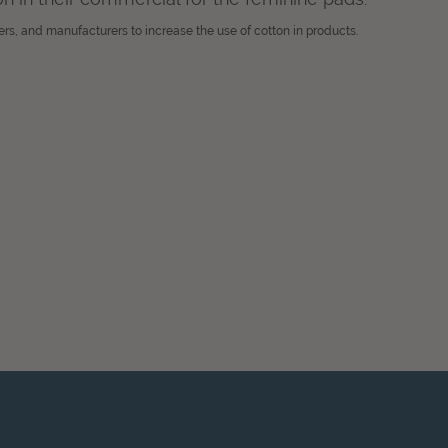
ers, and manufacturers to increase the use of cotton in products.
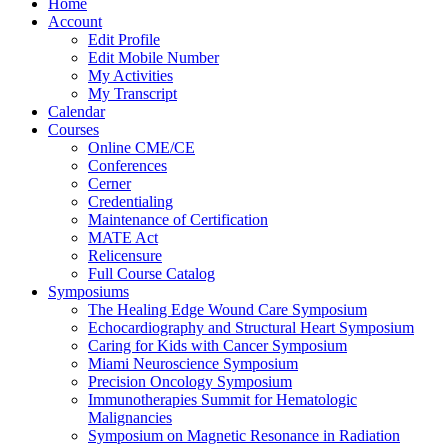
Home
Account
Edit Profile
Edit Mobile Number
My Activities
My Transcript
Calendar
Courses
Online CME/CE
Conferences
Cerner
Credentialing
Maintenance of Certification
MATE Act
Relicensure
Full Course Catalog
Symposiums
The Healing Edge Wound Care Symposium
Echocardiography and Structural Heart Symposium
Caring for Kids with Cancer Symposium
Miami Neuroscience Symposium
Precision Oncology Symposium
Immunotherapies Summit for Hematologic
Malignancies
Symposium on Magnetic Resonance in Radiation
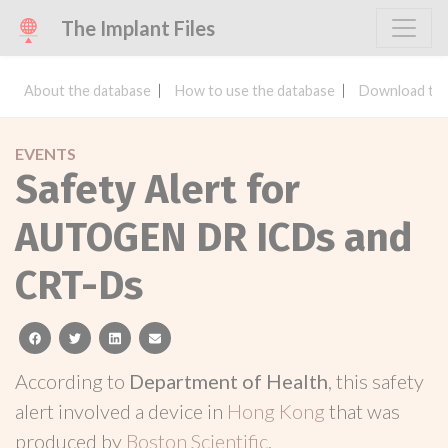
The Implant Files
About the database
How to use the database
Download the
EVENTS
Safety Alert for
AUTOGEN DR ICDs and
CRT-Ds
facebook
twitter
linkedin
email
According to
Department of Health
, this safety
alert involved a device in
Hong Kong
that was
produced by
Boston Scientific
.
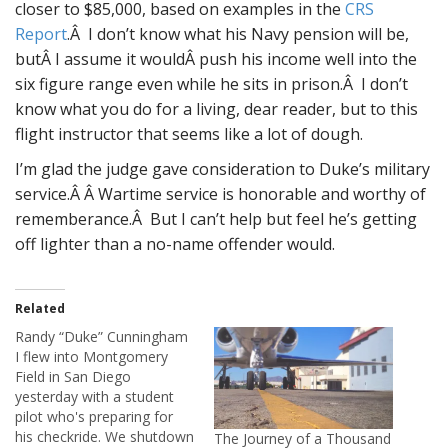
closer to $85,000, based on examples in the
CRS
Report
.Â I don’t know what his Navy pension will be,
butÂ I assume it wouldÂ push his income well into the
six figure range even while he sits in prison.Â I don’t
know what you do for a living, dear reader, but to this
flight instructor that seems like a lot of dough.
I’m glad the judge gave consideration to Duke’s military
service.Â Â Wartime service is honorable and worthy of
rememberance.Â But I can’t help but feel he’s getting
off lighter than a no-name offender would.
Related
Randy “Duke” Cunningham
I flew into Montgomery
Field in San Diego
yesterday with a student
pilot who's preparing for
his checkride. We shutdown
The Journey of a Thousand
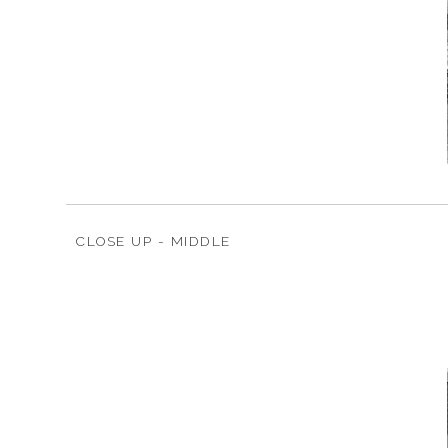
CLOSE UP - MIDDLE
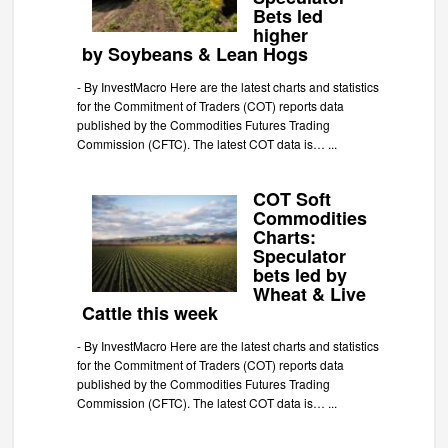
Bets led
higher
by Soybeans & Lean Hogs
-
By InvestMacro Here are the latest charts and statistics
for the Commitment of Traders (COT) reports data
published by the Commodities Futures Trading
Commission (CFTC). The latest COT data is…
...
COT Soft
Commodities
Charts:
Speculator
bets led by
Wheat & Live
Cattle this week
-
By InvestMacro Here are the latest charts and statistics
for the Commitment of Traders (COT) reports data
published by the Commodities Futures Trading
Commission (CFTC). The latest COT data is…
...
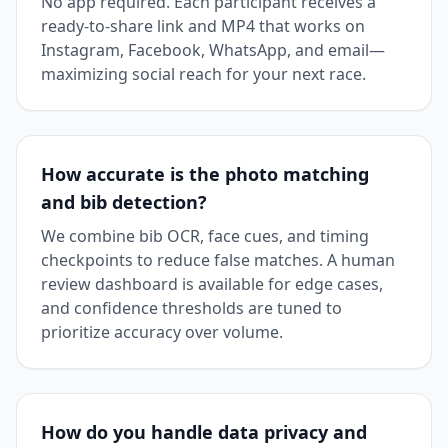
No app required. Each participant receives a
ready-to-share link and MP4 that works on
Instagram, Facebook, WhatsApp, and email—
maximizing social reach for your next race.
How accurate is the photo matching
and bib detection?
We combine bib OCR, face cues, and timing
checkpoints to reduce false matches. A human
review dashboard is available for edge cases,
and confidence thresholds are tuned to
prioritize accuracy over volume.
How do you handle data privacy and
______________________________
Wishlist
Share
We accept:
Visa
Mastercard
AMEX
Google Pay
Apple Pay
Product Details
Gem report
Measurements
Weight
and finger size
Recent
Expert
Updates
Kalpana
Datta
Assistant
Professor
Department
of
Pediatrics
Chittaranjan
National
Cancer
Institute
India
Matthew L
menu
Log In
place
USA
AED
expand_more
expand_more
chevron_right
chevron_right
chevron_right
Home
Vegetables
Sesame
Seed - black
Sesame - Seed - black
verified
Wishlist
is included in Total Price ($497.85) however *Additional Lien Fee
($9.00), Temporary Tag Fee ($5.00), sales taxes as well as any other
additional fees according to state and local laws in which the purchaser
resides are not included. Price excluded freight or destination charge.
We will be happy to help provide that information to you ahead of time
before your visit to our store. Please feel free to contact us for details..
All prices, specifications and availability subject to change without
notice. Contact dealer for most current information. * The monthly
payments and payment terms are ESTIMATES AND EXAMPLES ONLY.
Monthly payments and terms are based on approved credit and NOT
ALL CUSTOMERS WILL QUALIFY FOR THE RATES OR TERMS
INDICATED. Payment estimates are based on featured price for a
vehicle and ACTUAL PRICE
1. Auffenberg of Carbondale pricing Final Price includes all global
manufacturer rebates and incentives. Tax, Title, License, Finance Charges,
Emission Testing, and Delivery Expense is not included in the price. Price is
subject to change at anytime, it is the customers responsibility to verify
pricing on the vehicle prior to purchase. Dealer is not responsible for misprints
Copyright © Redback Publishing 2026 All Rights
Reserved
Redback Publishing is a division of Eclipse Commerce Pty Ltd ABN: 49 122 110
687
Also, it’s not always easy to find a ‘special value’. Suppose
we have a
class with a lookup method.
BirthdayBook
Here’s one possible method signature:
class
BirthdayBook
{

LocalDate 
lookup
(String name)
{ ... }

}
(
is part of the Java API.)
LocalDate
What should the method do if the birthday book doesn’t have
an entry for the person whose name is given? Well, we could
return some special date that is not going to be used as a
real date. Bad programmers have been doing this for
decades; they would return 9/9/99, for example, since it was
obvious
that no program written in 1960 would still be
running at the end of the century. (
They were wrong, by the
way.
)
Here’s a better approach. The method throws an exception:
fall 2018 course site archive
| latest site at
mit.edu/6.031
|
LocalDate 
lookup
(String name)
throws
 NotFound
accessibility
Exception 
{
______________________________
> [WHAT YOU WILL DO]: Only the lines above from the one containing "ers, and manufacturers" through the one containing "The Healing Edge Wound Care Symposium" should be returned, verbatim and inclusive, with pictures excluded.

> [TASK OUTPUT]:
ers, and manufacturers to increase the use of cotton in products.
Home
Account
Edit Profile
Edit Mobile Number
My Activities
My Transcript
Calendar
Courses
Online CME/CE
Conferences
Cerner
Credentialing
Maintenance of Certification
MATE Act
Relicensure
Full Course Catalog
Symposiums
The Healing Edge Wound Care Symposium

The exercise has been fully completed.